Why Employee HR Background Check Matters?

Prevents Theft

One of the best ways to prevent employee theft is to hire trustworthy employees. This means potential screening candidates for a job with thorough background checks and reference checks. You cannot put your company’s valuable assets or sensitive data in the hands of people with a history of unethical behavior. Unfortunately, some employers don’t bother with background checks on rank-and-file employees. Employee theft costs businesses $60 to $120 billion per year. It contributes to 30 percent of all business failures. The average employee’s application contains inaccuracies and false information. In addition, 33% of job applicants lie about their employment chronologies or exaggerate their accomplishments. Using employee HR background checks to prevent theft is the best way to create a culture of accountability.

Establishes Risk Level

HR professionals must determine the risks associated with hiring employees based on the background information provided by the applicant. In this regard, they must consider the applicable state and federal laws and regulations. Moreover, they must set the criteria by which they decide whether to hire an applicant or not. Despite background checks’ potential benefits and liabilities, HR professionals must exercise extreme caution and follow FCRA guidelines when implementing such programs. They should also ensure that the programs incorporate an individualized assessment and targeted screening.

The primary purpose of an employee HR background check is to prevent hiring an employee with a past criminal record. It is a way for hiring managers to assess risk and prevent situations that might lead to sexual harassment, violence, and harassment in the workplace. Additionally, it protects them against damages claims resulting from such incidents. Similarly, a financial background check aims to determine the financial stability of a prospective hire. This information is sourced from recognized credit agencies. It is important to note that most countries have enacted laws and regulations regarding credit checks, requiring employers to conduct a credit check on potential hires before hiring them. This verification check assumes special significance when hiring senior-level finance and financial services employees.

Identifies Red Flags

Running an Employee HR background check can be an excellent way to ensure your future employees are eligible for your company. You should take the time to gather as much information as possible about any candidate and consider the background of their previous employers and political affiliation. By knowing this information, you will be better equipped to make an informed hiring decision.
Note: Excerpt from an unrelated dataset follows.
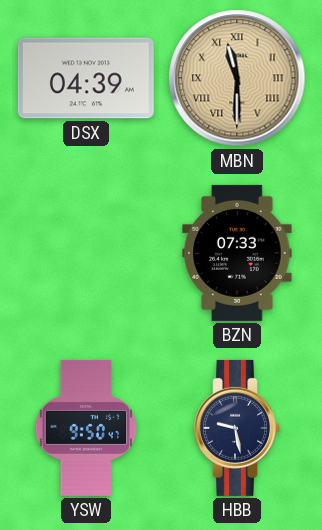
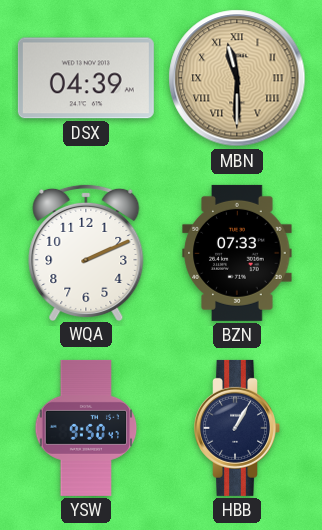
WQA: none -> 2:11
HBB: 9:28 -> 1:05
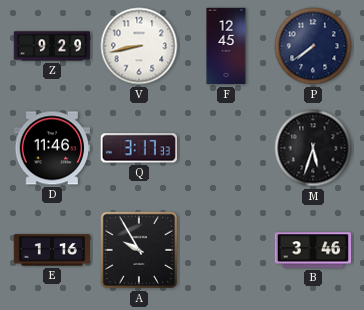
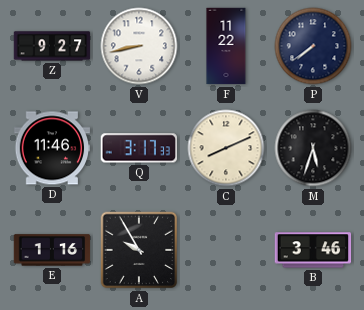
Z: 9:29 -> 9:27
F: 12:45 -> 11:22
C: none -> 8:11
You will also be able to avoid hiring someone with a history of violent crimes or minor criminal convictions. Although these aren’t usually deal-breakers, hiring someone with a criminal past is never a good idea. This is because it’s impossible to hide a criminal past from an employer. It’s also crucial to adhere to Equal Employment Opportunity guidelines to ensure that your hiring decisions are not based on the criminal records of your candidates.

It Avoids Discrimination 

It is essential to check references before making a hiring decision. Many employers have been red-handed for discrimination, especially against minority candidates. As such, it is essential to disclose that you will perform a reference check and focus on facts rather than prejudice. Moreover, only ask legally permissible questions. Also, rely on only one reference.

According to the Equal Employment Opportunity Commission (EEOC), employers cannot discriminate against one group over another based on their background. An employer’s background check policy should not exclude applicants because of their race or ethnic background.

It Is Required By Law

When running an employee HR background check, employers have some legal obligations. First, they cannot ask for extra information about an applicant or employee based on race or any prior discrimination complaint. They also can’t retaliate against someone for asserting their rights against discrimination. This includes participating in proceedings under federal laws enforced by the Equal Employment Opportunity Commission. However, employers can ask for limited medical information after making a job offer or after the employee has started work.

In addition, employers can’t require applicants to disclose criminal records before the initial interview unless they hire more than 15 employees. They cannot also request information on bankruptcies or arrests with judgment dates older than seven years. 

It Doesn’t Reveal Criminal Convictions.

Human resources professionals have access to sensitive information about both candidates and employees. When conducting an employee HR background check, these personnel must seek the applicant’s consent before divulging their criminal history. They may only share information about convictions or arrests with co-workers entrusted with the task of workforce planning or recruitment. However, there are some situations when it is necessary to reveal this information. A person’s criminal history does not disqualify them for federal employment. For instance, a DUI conviction won’t necessarily disqualify you from being hired by a federal government agency.